The geopolitical situation is improving slightly, negotiations are underway.
The pound/dollar exchange rate decreased by 10 basis points during February 15. As the day before, it may seem that the activity of traders was zero (with such a price change), but this is not the case. Today, the instrument increased by 45 basis points, then decreased by 80, and is recovering again by the end of the day. Although these movements cannot be considered "active", nevertheless, the instrument does not stand in one place. At the same time, these movements have practically no effect on the current wave marking. Unless the supposed wave b can become even more complicated and take a five-wave form. Meanwhile, talks between German Chancellor Olaf Stolz and Russian President Vladimir Putin took place in Moscow. No specific decisions were made, the parties simply once again indicated their commitment to their original requirements. However, we are pleased with the fact that at least the negotiations themselves are continuing, which gives hope for a positive outcome of the Ukrainian-Russian crisis.

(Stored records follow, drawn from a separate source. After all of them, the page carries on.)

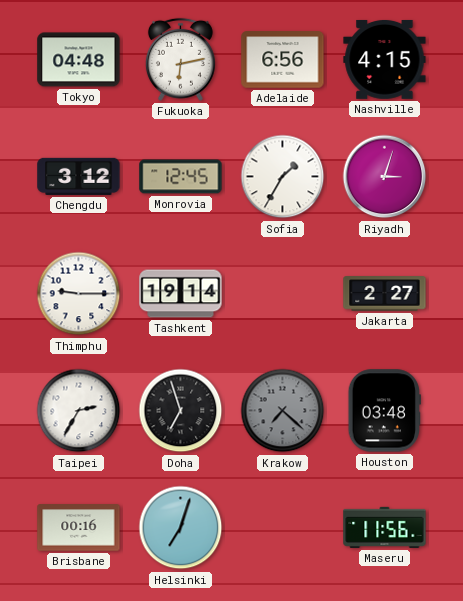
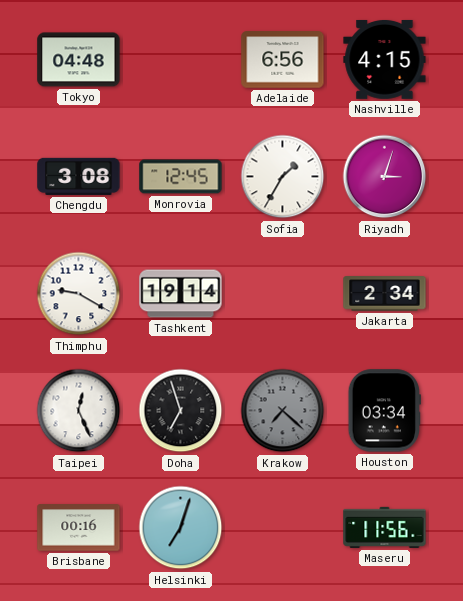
Fukuoka: 6:13 -> none
Chengdu: 3:12 -> 3:08
Thimphu: 9:15 -> 9:20
Jakarta: 2:27 -> 2:34
Taipei: 2:35 -> 12:26
Houston: 03:48 -> 03:34
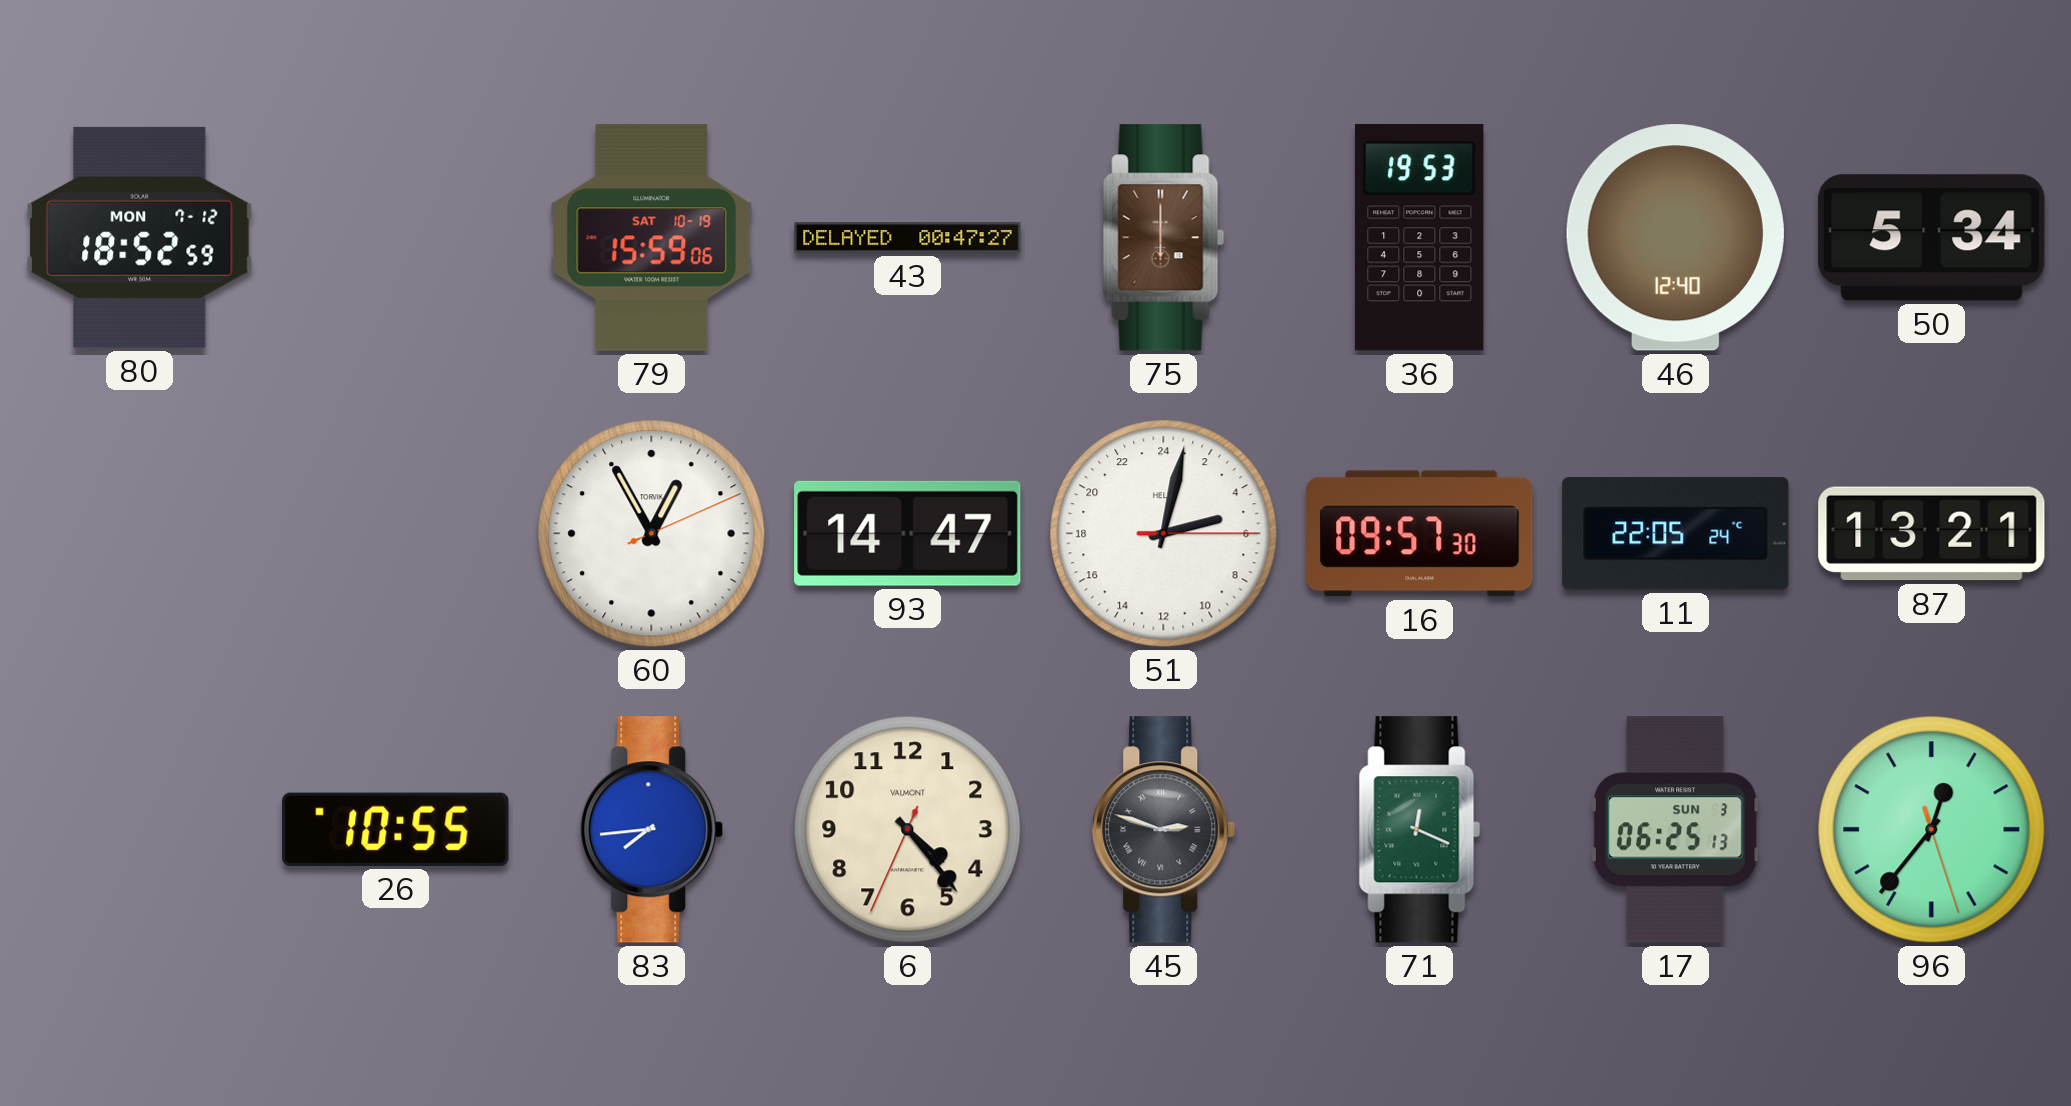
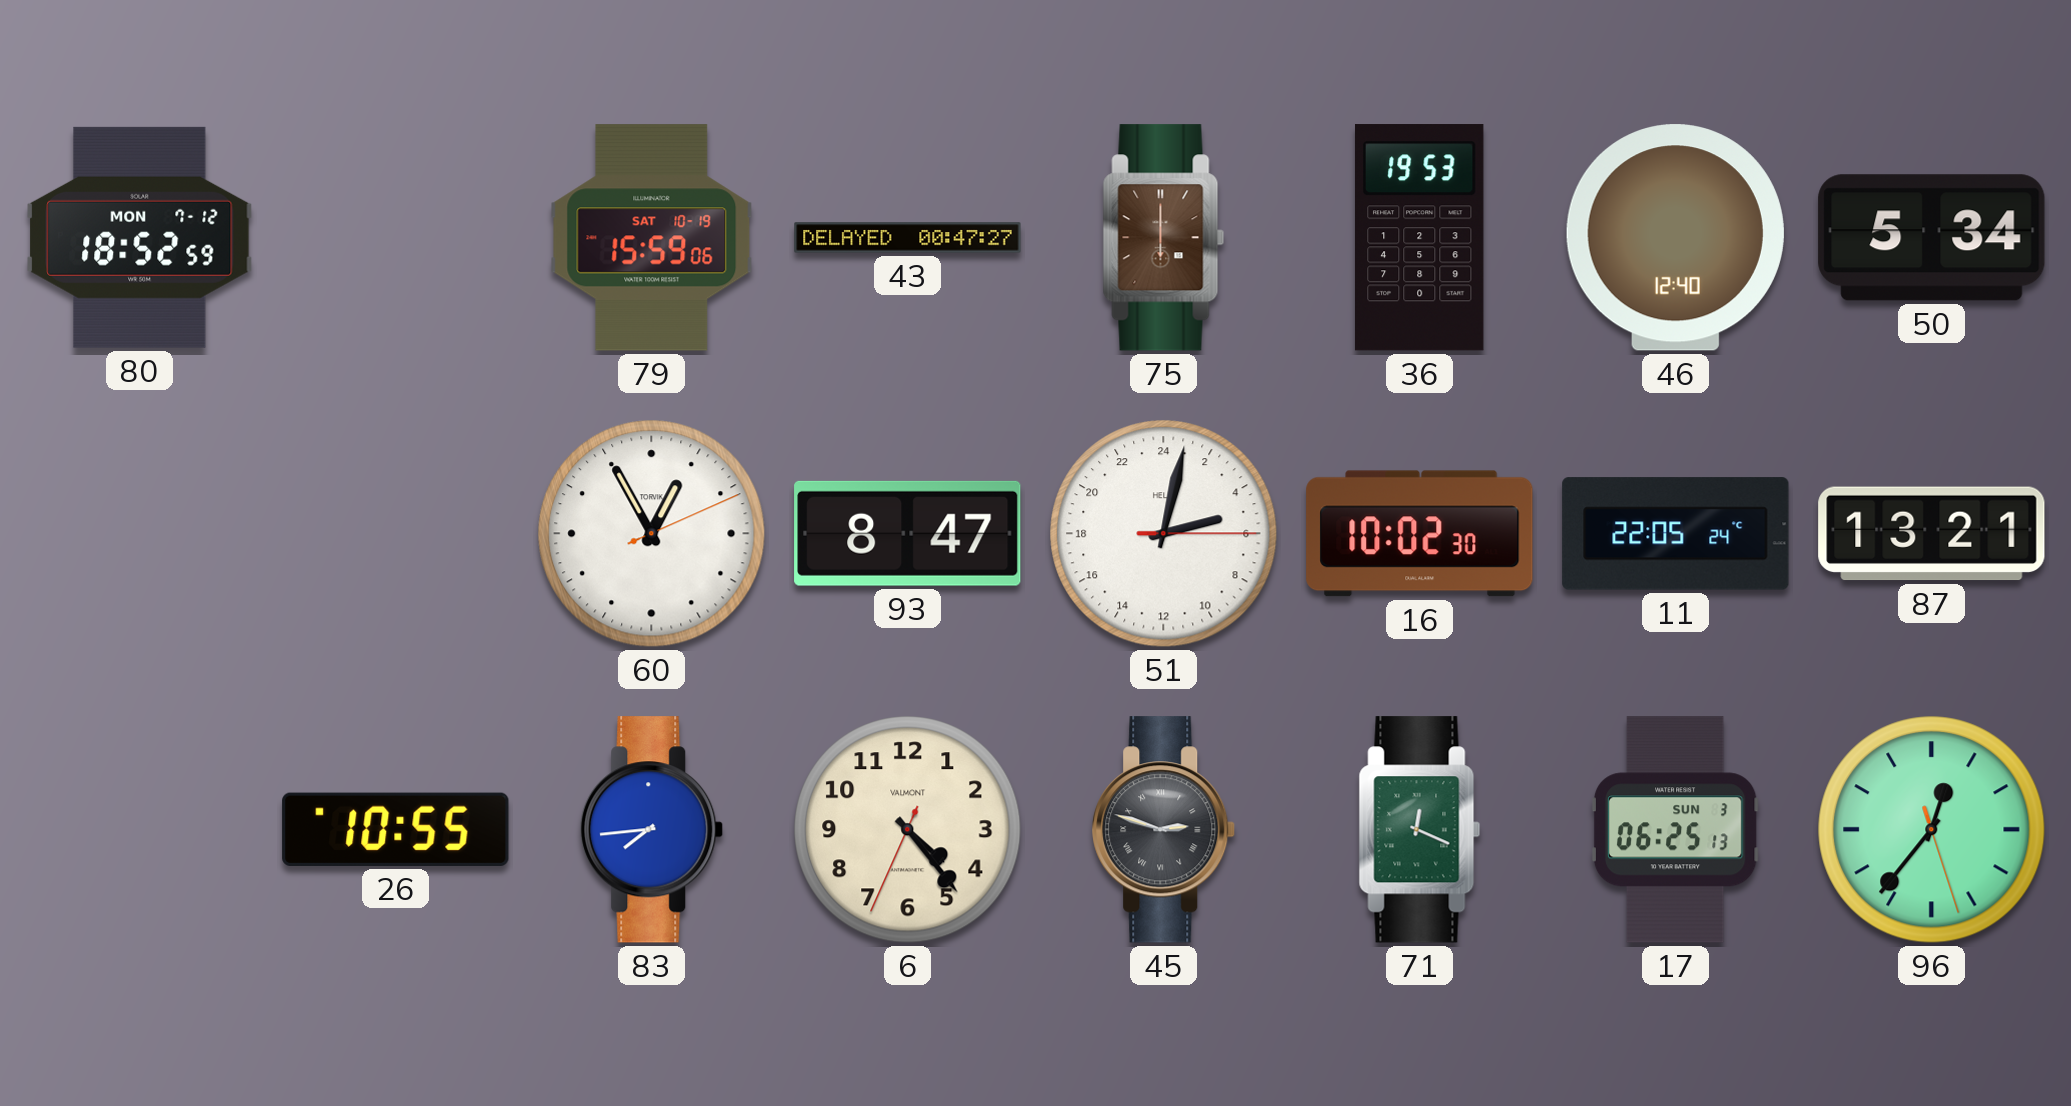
93: 14:47 -> 8:47
16: 09:57 -> 10:02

At the same time, the president of the St. Louis Fed, James Bullard, said that he considers it necessary to raise the Fed's interest rate by 1% until July 1. He said that inflation in the last four months has shown very strong growth and the Fed can no longer stay away from this process. He noted that citizens' trust in the Fed is at stake, and it cannot yet meet the 2% inflation target. Bullard calls his action plan "good" and believes that he will be able to convince his colleagues at the Fed to vote for him at the next meetings. I would also like to note that the unscheduled meeting of the Fed and its results remain secret and, it seems, they are not going to be made public. The interest rate will not be raised in February. Thus, there are a lot of news topics now, but there is little concrete and useful information.
General conclusions.
The wave pattern of the pound/dollar instrument assumes the construction of a wave E. The construction of the proposed wave b is completed, or this wave is not b. The instrument made an unsuccessful attempt to break through the 1.3645 mark, and wave b acquired a three-wave appearance. But there was no continuation of the increase in quotes, so now I believe that a wave c-E will be built. Therefore, I advise selling now with targets located around the 1.3272 mark, which corresponds to 61.8% Fibonacci.
On the higher scale, wave D also looks complete, but the entire downward section of the trend does not. Therefore, in the coming weeks, I expect a resumption of the decline of the instrument with targets below the low of wave C. Wave D turned out to be a three-wave, so I cannot interpret it as wave 1 of a new upward trend segment.